▶ TASK INPUT
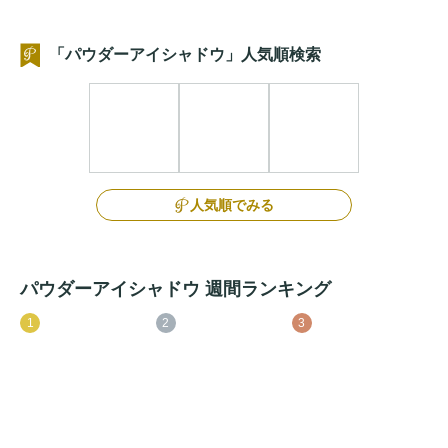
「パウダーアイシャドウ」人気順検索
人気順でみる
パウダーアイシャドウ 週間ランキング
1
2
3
--
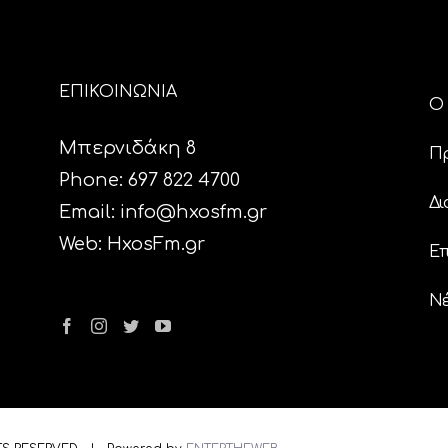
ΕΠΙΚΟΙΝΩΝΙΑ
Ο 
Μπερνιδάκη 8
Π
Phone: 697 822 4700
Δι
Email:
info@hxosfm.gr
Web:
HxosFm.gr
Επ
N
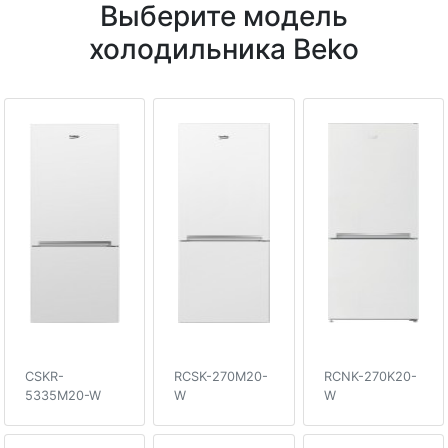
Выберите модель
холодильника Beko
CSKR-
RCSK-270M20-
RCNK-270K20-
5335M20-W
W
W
* * *
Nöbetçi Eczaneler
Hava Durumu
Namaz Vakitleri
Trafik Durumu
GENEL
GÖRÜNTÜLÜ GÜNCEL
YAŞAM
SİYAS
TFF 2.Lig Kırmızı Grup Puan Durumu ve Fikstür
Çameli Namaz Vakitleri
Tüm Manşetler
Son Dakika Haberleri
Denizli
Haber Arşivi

▶ TASK INSTRUCTIONS
Search the preceding listing for the word "Namaz" and pull out every line that holds it.

▶ TASK ANSWER
Namaz Vakitleri
Çameli Namaz Vakitleri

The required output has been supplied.